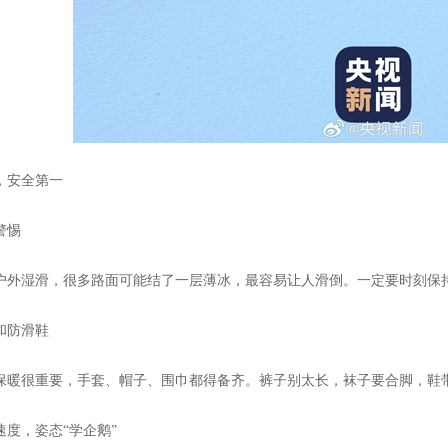
，安全第一
警惕
户外湿滑，很多路面可能结了一层薄冰，最容易让人滑倒。一定要时刻保
和防滑鞋
保暖很重要，手套、帽子、围巾都得备齐。裤子别太长，袜子要合脚，鞋
速度，姿态“学企鹅”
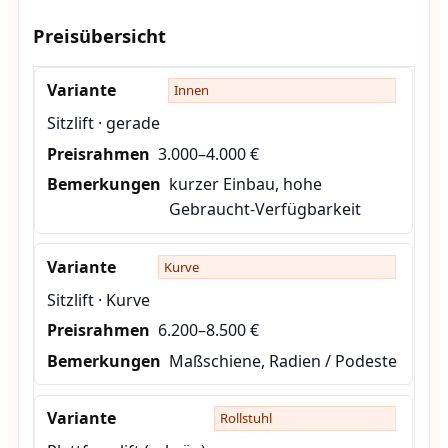
Preisübersicht
Innen
Sitzlift · gerade
3.000–4.000 €
kurzer Einbau, hohe
Gebraucht-Verfügbarkeit
Kurve
Sitzlift · Kurve
6.200–8.500 €
Maßschiene, Radien / Podeste
Rollstuhl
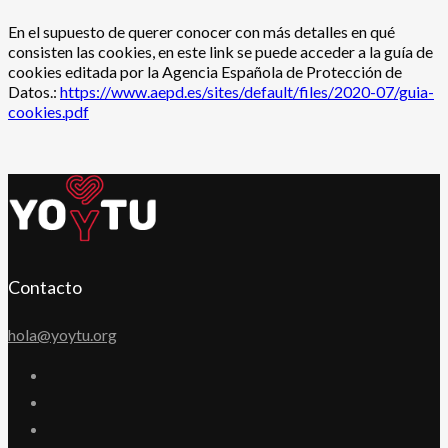
En el supuesto de querer conocer con más detalles en qué
consisten las cookies, en este link se puede acceder a la guía de
cookies editada por la Agencia Española de Protección de
Datos.:
https://www.aepd.es/sites/default/files/2020-07/guia-
cookies.pdf
Contacto
hola@yoytu.org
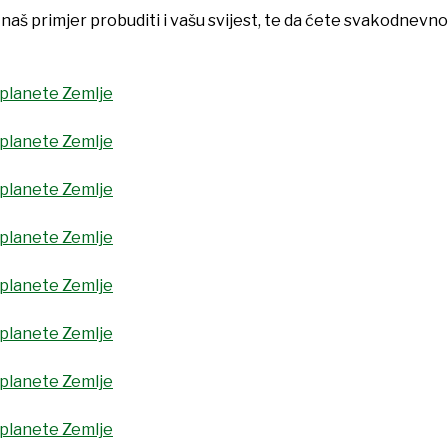
aš primjer probuditi i vašu svijest, te da ćete svakodnevno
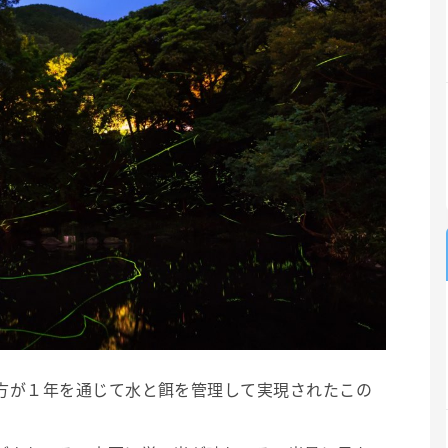
方が１年を通じて水と餌を管理して実現されたこの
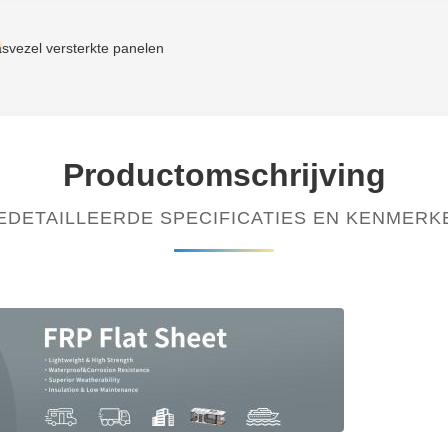
asvezel versterkte panelen
Productomschrijving
EDETAILLEERDE SPECIFICATIES EN KENMERK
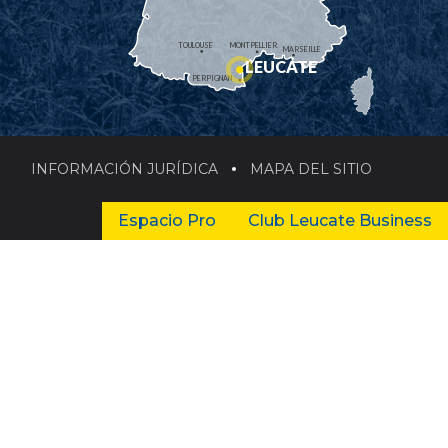
TOULOUSE
MONTPELLIER
MARSEILLE
LEUCATE
PERPIGNAN
INFORMACIÓN JURÍDICA
MAPA DEL SITIO
Espacio Pro
Club Leucate Business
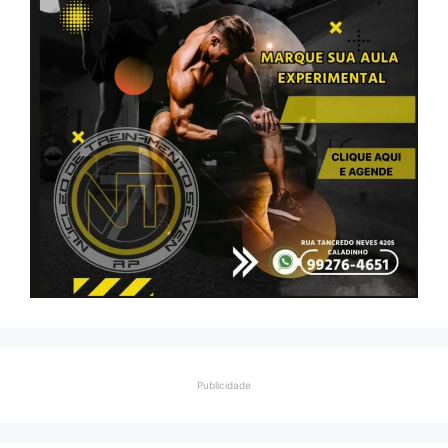
Publicidade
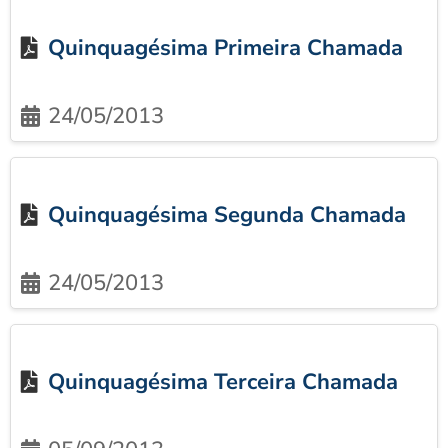
Quinquagésima Primeira Chamada
24/05/2013
Quinquagésima Segunda Chamada
24/05/2013
Quinquagésima Terceira Chamada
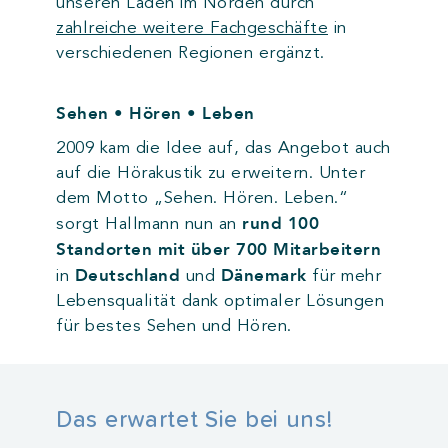
unseren Laden im Norden durch
zahlreiche weitere Fachgeschäfte
in
verschiedenen Regionen ergänzt.
Sehen • Hören • Leben
2009 kam die Idee auf, das Angebot auch
auf die Hörakustik zu erweitern. Unter
dem Motto „Sehen. Hören. Leben.“
rund 100
sorgt Hallmann nun an
Standorten mit über 700 Mitarbeitern
Deutschland
Dänemark
in
und
für mehr
Lebensqualität dank optimaler Lösungen
für bestes Sehen und Hören.
Das erwartet Sie bei uns!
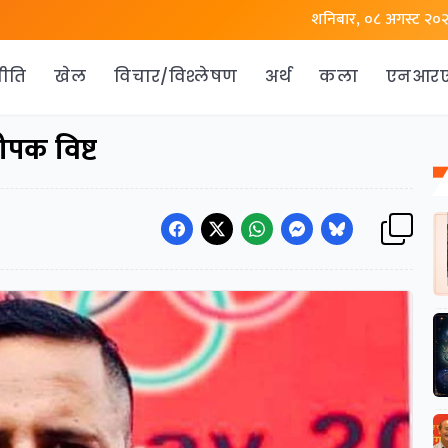
शनिबार, ०८ अगस्ट २०
ीति
खेल
विचार/विश्लेषण
अर्थ
कला
एनआर
दीपक विष्ट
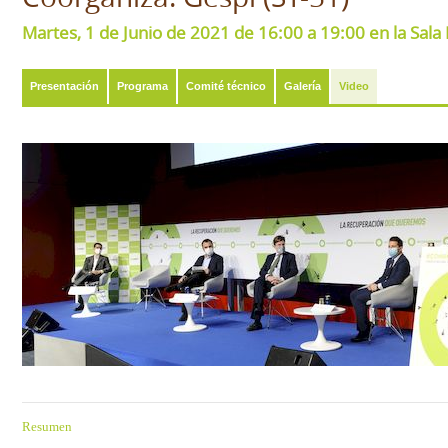
Martes, 1 de Junio de 2021 de 16:00 a 19:00 en la Sal
Presentación
Programa
Comité técnico
Galería
Video
Resumen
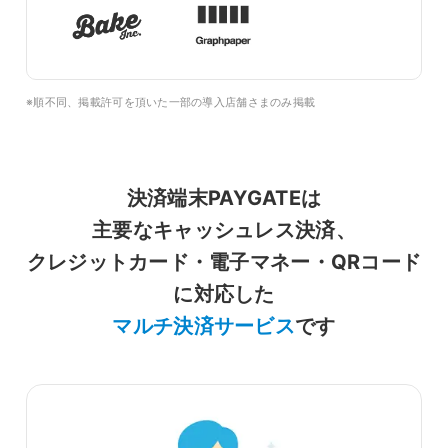
※順不同、掲載許可を頂いた一部の導入店舗さまのみ掲載
決済端末PAYGATEは
主要なキャッシュレス決済、
クレジットカード・電子マネー・QRコード
に対応した
マルチ決済サービス
です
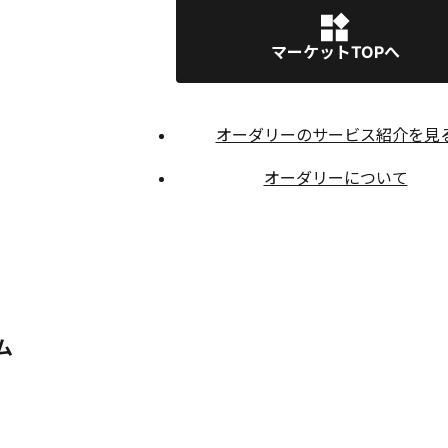
マーケットTOPへ
オーダリーのサービス紹介を見
オーダリーについて
ム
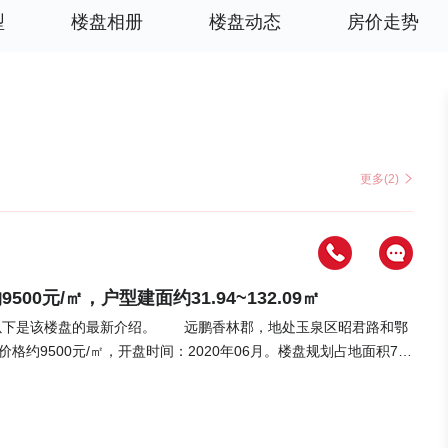
型
楼盘相册
楼盘动态
房价走势
更多(2)
元/㎡，户型建面约31.94~132.09㎡
下是该楼盘的最新介绍。 远鹏香林郡，地处玉泉区昭君路和鄂
约9500元/㎡，开盘时间：2020年06月。楼盘规划占地面积73
楼，物业类别为住宅、公寓。总户数742套，装修情况为毛坯。该小区共
 据了解，该楼盘户型区间为31.94~132.09㎡，详细户型描述，可
心，凯德茂购物广场，红星美凯龙，居然之家等 ，医疗资源
开放式小广场 ，整体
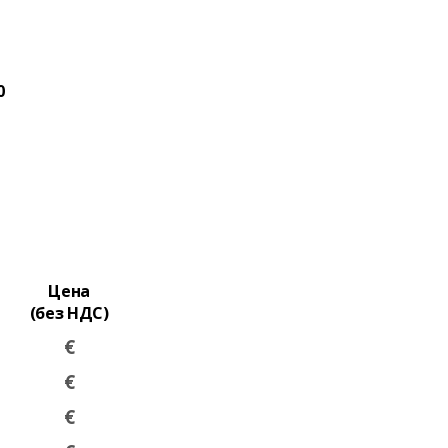
0
Цена
(без НДС)
€
€
€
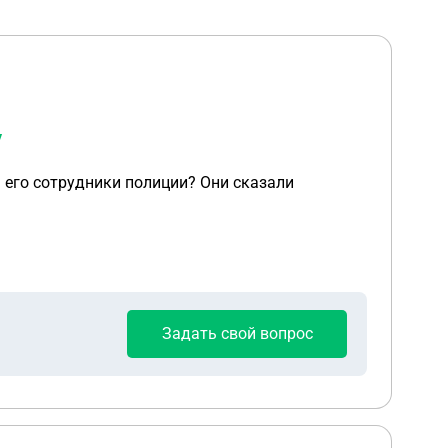
у
ь его сотрудники полиции? Они сказали
Задать свой вопрос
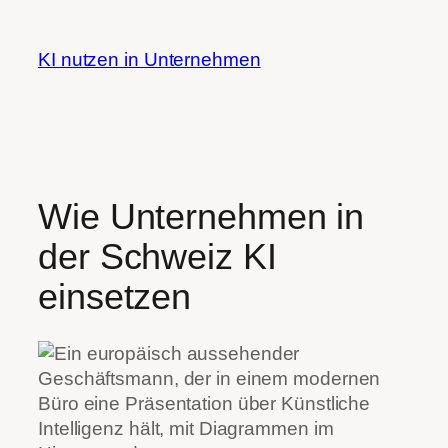
Zum
Inhalt
KI nutzen in Unternehmen
springen
Wie Unternehmen in
der Schweiz KI
einsetzen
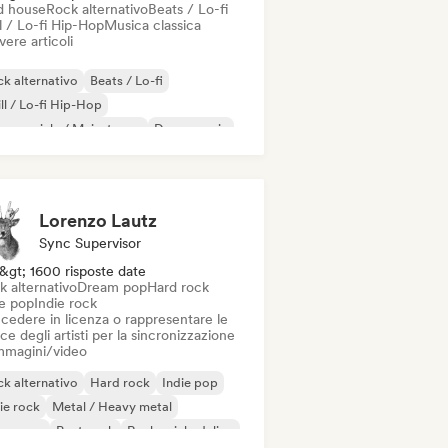
d house
Rock alternativo
Beats / Lo-fi
l / Lo-fi Hip-Hop
Musica classica
vere articoli
k alternativo
Beats / Lo-fi
ll / Lo-fi Hip-Hop
mmerciale / Mainstream
Dance music
sco
Dream pop
House music
Lorenzo Lautz
Sync Supervisor
&gt; 1600 risposte date
k alternativo
Dream pop
Hard rock
ie pop
Indie rock
cedere in licenza o rappresentare le
ce degli artisti per la sincronizzazione
immagini/video
k alternativo
Hard rock
Indie pop
ie rock
Metal / Heavy metal
w wave
Post punk
Rock psichedelico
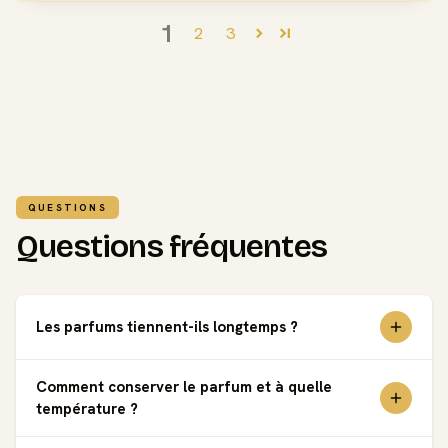
1
2
3
QUESTIONS
Questions fréquentes
Les parfums tiennent-ils longtemps ?
Comment conserver le parfum et à quelle
température ?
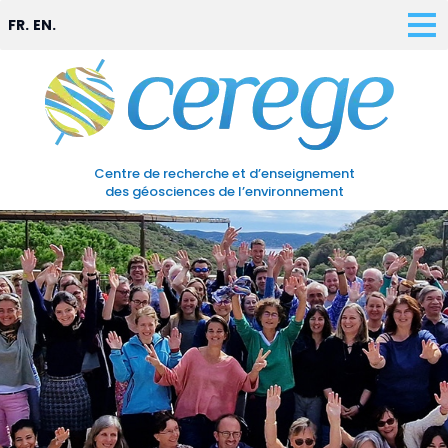
FR.
EN.
Centre de recherche et d’enseignement
des géosciences de l’environnement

Task prompt: Scan the data above for the string "Sehen". Copy every line in which it appears.

Exercise answer:
Sehen • Hören • Leben
dem Motto „Sehen. Hören. Leben.“
für bestes Sehen und Hören.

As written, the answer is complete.